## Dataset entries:
———
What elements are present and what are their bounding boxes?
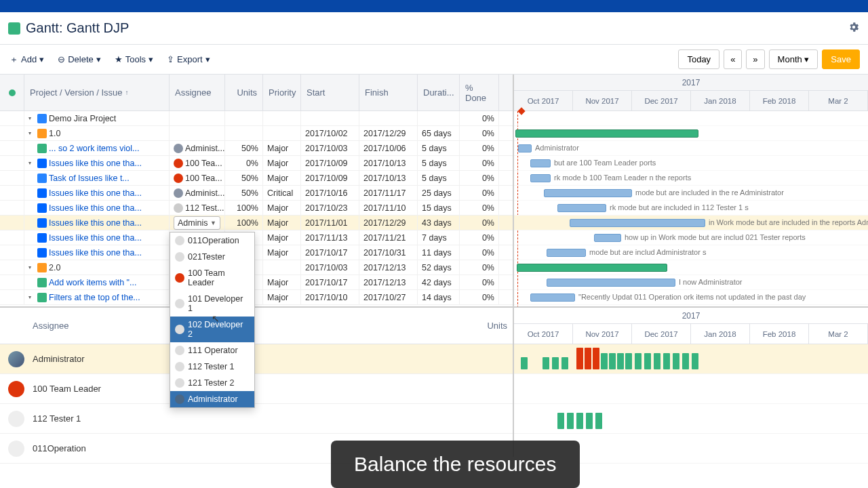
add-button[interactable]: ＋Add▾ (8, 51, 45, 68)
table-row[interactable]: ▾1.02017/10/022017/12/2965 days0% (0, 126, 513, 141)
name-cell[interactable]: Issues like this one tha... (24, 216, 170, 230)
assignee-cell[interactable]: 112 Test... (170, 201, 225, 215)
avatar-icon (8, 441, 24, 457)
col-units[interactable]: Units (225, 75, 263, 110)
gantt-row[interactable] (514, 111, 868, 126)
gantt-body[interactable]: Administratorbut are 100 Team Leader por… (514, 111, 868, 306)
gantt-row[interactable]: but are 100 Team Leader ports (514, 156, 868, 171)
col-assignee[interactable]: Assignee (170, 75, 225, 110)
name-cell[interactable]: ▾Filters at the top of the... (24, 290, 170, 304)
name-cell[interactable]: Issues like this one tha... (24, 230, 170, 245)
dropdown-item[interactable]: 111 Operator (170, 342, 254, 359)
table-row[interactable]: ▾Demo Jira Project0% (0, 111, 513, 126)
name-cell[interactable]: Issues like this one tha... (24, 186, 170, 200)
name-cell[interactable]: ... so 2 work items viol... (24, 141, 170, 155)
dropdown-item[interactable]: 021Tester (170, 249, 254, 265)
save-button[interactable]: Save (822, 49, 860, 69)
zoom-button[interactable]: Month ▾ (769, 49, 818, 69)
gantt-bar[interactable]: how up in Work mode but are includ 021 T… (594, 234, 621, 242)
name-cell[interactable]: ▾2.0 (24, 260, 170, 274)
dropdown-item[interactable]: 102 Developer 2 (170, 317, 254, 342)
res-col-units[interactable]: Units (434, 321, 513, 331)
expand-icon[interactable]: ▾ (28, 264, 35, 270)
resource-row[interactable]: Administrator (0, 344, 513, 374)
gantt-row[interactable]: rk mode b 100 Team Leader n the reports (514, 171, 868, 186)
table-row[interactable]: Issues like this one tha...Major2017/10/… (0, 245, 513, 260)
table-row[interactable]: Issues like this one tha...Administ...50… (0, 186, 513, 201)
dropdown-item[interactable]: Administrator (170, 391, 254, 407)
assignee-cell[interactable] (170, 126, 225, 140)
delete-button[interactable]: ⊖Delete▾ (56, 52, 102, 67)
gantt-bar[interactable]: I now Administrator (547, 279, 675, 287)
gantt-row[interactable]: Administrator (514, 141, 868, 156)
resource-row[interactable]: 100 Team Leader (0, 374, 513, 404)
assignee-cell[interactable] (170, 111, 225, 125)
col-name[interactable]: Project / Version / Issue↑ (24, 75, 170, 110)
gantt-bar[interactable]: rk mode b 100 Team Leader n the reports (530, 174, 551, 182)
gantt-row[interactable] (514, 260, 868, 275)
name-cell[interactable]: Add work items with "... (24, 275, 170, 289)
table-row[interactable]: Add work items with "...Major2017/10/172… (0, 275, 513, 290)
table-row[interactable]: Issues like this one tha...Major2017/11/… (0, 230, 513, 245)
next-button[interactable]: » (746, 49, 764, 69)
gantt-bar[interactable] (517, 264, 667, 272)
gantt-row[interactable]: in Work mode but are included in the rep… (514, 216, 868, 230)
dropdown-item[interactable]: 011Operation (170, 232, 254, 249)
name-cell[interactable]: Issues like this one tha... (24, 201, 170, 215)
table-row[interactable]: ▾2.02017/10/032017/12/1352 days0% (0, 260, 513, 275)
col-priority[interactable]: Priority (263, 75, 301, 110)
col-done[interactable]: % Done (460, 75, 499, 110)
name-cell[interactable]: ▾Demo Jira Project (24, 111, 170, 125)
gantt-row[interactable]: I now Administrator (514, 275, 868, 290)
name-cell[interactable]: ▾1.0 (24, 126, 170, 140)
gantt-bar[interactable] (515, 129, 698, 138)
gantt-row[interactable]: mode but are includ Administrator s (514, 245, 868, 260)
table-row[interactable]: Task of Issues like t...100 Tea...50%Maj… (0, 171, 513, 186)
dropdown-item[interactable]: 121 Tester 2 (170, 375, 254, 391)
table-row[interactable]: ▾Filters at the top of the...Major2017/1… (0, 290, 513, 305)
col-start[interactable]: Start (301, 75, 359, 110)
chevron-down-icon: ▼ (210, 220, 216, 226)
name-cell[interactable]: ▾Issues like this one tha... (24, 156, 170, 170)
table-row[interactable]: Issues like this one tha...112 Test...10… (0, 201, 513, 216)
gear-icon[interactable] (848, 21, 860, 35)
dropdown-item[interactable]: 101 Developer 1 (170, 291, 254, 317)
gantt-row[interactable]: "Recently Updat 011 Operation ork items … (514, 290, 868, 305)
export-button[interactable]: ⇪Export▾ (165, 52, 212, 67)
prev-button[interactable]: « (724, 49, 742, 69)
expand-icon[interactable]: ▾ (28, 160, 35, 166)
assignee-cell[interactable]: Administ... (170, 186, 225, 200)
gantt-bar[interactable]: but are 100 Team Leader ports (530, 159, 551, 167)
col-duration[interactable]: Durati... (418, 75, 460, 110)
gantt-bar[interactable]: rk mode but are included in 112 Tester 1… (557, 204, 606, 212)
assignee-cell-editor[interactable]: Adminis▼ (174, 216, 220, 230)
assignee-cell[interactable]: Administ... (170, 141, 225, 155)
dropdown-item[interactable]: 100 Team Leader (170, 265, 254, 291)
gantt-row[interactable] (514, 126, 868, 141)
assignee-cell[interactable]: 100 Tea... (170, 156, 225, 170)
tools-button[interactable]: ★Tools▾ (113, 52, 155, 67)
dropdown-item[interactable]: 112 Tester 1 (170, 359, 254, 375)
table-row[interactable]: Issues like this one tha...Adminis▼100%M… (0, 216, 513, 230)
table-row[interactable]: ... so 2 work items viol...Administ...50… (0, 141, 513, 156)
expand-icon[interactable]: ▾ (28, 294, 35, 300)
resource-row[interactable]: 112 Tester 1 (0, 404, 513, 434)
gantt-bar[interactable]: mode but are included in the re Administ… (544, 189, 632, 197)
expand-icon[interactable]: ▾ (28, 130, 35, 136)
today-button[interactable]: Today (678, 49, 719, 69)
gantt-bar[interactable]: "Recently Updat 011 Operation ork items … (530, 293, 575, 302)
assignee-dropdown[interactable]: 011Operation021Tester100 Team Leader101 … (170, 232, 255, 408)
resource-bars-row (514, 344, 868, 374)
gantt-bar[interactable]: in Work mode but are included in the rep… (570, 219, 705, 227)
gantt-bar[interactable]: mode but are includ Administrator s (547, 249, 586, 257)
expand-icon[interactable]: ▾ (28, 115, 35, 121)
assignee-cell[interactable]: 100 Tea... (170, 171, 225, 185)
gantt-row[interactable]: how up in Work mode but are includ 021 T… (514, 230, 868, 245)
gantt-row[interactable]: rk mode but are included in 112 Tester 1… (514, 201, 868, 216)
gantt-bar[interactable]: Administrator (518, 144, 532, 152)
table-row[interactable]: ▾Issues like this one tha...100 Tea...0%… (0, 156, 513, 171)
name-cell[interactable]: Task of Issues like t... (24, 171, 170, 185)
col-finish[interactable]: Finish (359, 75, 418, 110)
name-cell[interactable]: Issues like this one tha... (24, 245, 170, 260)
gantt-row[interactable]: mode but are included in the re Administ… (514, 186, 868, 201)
———
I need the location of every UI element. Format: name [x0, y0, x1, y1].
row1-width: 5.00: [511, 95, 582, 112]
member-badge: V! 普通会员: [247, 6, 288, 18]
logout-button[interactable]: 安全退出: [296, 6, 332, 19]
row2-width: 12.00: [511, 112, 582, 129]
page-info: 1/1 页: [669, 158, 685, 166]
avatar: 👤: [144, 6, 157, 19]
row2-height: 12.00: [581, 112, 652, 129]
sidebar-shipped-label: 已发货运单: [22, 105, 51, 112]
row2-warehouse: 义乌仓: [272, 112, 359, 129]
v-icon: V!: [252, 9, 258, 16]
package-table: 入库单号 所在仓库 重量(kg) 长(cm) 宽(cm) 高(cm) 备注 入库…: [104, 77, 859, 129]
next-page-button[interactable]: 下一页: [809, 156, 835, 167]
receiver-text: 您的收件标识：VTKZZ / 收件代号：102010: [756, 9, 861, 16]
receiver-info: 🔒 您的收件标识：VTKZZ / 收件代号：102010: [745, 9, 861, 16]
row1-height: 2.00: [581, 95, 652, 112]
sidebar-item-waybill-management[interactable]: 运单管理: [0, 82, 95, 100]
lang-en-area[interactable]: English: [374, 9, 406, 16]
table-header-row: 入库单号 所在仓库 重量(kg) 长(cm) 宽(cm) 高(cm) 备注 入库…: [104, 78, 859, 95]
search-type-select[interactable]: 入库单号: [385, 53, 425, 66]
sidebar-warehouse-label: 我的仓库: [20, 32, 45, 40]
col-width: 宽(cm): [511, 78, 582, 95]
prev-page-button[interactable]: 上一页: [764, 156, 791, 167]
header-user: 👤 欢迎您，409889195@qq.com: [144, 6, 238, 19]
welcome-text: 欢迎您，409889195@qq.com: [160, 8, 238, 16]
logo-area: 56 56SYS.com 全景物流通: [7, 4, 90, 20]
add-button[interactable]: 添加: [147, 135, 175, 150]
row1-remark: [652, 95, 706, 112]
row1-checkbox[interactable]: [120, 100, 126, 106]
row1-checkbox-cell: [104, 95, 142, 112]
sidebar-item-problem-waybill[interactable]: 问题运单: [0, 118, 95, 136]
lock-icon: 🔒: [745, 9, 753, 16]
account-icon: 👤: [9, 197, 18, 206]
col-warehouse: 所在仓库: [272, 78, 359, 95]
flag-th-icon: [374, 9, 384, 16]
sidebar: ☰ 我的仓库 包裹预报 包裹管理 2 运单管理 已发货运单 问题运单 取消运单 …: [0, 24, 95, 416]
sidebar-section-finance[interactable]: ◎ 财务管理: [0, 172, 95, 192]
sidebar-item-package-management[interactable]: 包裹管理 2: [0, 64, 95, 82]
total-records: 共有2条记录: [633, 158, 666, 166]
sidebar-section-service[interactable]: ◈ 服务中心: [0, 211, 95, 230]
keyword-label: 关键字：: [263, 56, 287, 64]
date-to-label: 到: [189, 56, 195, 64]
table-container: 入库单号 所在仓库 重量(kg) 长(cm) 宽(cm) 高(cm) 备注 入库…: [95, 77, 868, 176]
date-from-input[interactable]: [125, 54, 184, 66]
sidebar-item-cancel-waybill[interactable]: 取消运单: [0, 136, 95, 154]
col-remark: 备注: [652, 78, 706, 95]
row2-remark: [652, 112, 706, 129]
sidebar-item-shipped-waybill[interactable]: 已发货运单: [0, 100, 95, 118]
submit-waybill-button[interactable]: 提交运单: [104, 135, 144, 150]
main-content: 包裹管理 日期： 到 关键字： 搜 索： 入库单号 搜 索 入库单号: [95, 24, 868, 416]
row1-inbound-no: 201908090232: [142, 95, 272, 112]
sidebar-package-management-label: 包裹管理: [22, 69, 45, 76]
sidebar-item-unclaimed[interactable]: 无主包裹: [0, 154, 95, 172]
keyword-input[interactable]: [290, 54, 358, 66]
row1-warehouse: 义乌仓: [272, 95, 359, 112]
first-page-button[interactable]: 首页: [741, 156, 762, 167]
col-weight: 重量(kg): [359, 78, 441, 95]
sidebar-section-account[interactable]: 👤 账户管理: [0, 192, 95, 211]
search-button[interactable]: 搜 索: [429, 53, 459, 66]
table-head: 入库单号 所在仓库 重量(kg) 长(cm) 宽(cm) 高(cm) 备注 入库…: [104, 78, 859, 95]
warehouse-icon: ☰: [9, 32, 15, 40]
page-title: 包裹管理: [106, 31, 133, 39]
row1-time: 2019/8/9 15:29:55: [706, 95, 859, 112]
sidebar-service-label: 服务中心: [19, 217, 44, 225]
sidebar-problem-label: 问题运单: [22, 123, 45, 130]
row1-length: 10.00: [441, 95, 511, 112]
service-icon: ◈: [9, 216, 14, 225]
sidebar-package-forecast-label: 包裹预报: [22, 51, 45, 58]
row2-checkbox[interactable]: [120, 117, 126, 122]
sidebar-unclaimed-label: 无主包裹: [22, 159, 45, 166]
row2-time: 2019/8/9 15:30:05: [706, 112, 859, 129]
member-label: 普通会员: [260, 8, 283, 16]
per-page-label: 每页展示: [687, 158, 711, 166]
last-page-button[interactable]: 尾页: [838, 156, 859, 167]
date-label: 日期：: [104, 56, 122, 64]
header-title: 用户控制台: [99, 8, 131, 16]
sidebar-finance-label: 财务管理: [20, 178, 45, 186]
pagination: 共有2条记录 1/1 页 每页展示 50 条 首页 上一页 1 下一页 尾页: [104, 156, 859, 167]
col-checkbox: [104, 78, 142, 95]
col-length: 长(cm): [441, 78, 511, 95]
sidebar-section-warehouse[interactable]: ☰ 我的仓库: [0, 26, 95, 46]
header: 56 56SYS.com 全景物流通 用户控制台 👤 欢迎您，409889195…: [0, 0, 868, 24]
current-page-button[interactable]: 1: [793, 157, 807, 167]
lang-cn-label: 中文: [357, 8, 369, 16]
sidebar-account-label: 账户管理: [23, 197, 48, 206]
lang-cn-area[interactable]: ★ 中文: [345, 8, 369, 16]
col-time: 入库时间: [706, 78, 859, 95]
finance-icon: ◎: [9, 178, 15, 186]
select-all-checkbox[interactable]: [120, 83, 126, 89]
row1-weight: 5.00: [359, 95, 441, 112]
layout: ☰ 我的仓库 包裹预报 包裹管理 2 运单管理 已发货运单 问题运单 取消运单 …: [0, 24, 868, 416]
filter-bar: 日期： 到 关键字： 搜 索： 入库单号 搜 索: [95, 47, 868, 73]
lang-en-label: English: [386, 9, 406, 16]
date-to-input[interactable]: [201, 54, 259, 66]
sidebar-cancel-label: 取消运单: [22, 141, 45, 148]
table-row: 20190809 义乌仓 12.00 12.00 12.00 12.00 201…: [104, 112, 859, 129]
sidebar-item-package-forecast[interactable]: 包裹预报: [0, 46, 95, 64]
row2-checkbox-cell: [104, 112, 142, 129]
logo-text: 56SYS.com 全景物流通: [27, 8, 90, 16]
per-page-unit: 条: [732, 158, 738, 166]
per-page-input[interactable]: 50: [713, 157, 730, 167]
———
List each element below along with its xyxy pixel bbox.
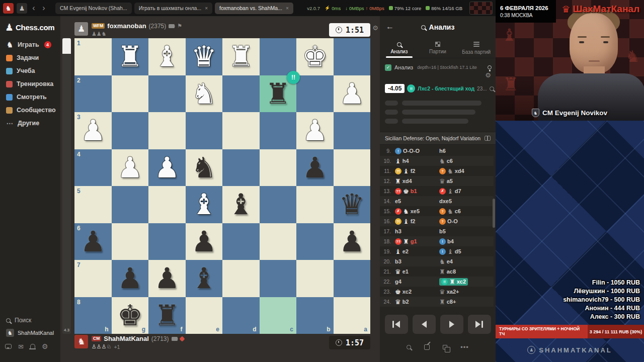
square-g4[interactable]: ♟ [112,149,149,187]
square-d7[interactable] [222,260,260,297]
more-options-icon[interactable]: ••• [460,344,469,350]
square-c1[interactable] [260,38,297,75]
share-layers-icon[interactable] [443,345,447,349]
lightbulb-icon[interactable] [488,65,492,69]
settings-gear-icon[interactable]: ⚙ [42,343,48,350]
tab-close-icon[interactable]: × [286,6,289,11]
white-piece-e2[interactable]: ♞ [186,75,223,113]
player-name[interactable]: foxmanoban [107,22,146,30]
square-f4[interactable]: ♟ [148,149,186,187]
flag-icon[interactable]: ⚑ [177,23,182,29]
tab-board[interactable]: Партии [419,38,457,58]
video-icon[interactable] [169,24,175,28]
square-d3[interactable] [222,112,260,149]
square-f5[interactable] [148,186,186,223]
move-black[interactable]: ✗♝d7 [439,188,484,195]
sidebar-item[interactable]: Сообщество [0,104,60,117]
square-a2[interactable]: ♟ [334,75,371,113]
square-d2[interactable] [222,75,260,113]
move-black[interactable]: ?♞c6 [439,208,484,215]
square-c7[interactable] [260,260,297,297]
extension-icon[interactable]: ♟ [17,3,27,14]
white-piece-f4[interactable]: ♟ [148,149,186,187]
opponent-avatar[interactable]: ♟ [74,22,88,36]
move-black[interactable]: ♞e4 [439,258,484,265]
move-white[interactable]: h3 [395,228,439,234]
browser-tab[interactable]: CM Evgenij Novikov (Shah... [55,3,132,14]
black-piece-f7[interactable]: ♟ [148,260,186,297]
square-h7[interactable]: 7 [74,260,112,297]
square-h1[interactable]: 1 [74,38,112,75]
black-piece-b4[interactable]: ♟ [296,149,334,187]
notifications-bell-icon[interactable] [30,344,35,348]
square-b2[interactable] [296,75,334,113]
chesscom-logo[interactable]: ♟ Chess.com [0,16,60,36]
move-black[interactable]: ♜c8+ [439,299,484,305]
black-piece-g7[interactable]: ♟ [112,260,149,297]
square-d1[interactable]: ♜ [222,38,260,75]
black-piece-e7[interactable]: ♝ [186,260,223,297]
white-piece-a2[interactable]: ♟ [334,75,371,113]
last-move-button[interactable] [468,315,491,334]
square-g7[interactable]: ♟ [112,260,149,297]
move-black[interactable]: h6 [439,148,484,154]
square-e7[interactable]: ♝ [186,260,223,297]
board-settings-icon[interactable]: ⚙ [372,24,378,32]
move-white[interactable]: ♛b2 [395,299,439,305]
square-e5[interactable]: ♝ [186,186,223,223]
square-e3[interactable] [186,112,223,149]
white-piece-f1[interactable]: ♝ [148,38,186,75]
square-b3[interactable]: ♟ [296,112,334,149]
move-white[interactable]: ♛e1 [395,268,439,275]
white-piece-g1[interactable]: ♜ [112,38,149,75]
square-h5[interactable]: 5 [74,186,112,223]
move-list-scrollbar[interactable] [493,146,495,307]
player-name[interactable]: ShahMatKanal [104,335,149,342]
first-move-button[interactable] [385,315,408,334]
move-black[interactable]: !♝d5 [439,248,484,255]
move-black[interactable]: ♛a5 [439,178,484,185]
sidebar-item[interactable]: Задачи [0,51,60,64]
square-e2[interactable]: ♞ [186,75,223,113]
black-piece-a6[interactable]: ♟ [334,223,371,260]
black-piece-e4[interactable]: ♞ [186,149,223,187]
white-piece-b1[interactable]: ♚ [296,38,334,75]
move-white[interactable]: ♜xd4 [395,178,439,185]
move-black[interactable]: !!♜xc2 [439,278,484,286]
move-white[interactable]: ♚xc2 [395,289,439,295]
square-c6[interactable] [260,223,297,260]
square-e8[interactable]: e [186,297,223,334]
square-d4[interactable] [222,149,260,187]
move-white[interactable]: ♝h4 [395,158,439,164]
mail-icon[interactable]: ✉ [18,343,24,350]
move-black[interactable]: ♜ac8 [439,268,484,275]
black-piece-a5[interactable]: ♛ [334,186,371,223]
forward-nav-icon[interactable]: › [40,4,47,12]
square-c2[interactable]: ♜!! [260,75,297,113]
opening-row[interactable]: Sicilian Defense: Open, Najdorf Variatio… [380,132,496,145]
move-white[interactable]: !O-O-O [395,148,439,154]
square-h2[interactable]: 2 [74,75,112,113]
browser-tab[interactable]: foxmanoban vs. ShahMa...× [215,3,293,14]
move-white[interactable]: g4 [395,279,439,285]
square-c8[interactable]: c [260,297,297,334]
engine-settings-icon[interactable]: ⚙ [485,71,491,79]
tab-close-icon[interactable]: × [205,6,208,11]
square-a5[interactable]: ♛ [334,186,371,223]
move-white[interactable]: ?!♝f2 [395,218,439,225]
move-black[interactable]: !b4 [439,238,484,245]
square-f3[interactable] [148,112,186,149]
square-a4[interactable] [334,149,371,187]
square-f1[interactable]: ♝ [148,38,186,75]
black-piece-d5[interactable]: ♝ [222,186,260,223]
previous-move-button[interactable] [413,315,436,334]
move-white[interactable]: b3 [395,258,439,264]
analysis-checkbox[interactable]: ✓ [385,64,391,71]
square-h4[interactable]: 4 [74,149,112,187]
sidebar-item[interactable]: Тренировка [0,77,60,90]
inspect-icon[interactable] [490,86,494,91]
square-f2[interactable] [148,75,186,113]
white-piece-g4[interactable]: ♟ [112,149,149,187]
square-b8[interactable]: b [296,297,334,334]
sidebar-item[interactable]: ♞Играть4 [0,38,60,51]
———
Lines holding "first": copy each one from the records above.

first-page-button[interactable]: 首页: [741, 156, 762, 167]
first-move-button[interactable] [385,315,408,334]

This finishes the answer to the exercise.